В результате проведенного анализа выяснилось, что индивидуальные и универсальные начала в праве и, тем более, их сочетание не использовались практически ни в одном из рассмотренных аспектов как средство для объяснения его сути и способ решения правовой проблемы.

Упоминаемое С. Л. Франком социальное учение «индивидуализма», как более общего методологического направления психологизма в обществоведении, представляет собой мировоззрение, попирающее общество как сумму или совокупность индивидов. К его сторонникам можно отнести А. Смита в политической экономии, Г. Гроция в праве и многих других, особенности правовых воззрений которых мы коснемся в третьем разделе монографии.

Пришедшее ему на смену социальное учение «универсализма» представляло собой противоположное учение, которое исходит из понятия общества как целого или подлинного единства. Концепции наиболее видных представителей этого учения (Де Местр, Сен-Симон, Берк и др.) не были рассмотрены во второй главе этого раздела, поскольку наша задача – исследование единства противоположных начал в праве, а не разрозненных теорий. Вместе с тем универсалистские тенденции в правовых теориях таких ученых, как Гоббс, Савиньи, Иеринг, будут затронуты в третьем разделе.

Но откуда исходит сама мысль о необходимости сочетания индивидуального и универсального как элементов бытия вообще и «неразрывных составляющих» права в частности? Объяснение, вытекающее из обоснования темы монографии, не несет достаточного характера, поскольку оно проводилось тенденциозно, с учетом заложенного в него условия объективности такой установки.

Такой подход определился у автора при изучении истории права с целью поиска ответа на трудноразрешимый вопрос: почему (если это действительно так!) на Западе доминирует в обществе частное право, а на Востоке – публичное? Параллельный анализ истории философской мысли помог автору увидеть более общее содержание и смысл этого противостояния, а анализ источников в данном разделе подтвердил обоснованность такой постановки вопроса.

Об этом свидетельствует даже беглый анализ терминов и определений, близких по смыслу к искомым понятиям.

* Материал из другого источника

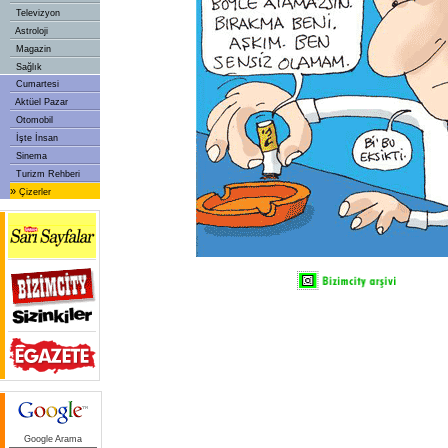
Televizyon
Astroloji
Magazin
Sağlık
Cumartesi
Aktüel Pazar
Otomobil
İşte İnsan
Sinema
Turizm Rehberi
»
Çizerler
Google Arama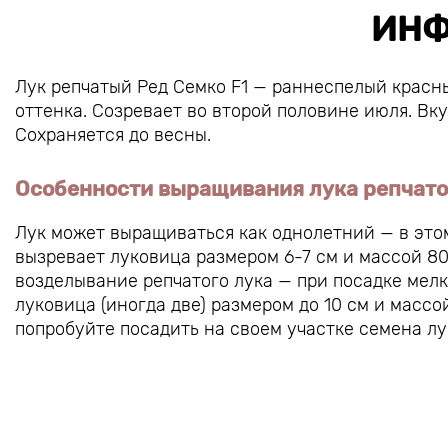
ИНФ
Лук репчатый Ред Семко F1 — раннеспелый красн
оттенка. Созревает во второй половине июля. Вку
Сохраняется до весны.
Особенности выращивания лука репчато
Лук может выращиваться как однолетний — в этом
вызревает луковица размером 6-7 см и массой 80
возделывание репчатого лука — при посадке мелк
луковица (иногда две) размером до 10 см и массо
попробуйте посадить на своем участке семена лук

Однако, как и ожидалось, и философы, и юристы оказались близки к пониманию актуальности «формально отсутствующей проблематики». Вечное противостояние Востока и Запада (В. С. Соловьев, Н. А. Бердяев, А. А. Крушинский и др.), взаимодействие и противопоставление позитивного и естественного права (А. И. Медушинский, В. Д. Зорькин, Р. Ф. Гринюк, О. В. Скакун и др.), полярность исходных принципов частного и публичного права (Б. Н. Чичерин, Л. А. Андреева, Н. В. Разуваев и др.) и многое другое – все это можно назвать на более высоком абстрактном уровне как проблему соотношения индивидуального и универсального.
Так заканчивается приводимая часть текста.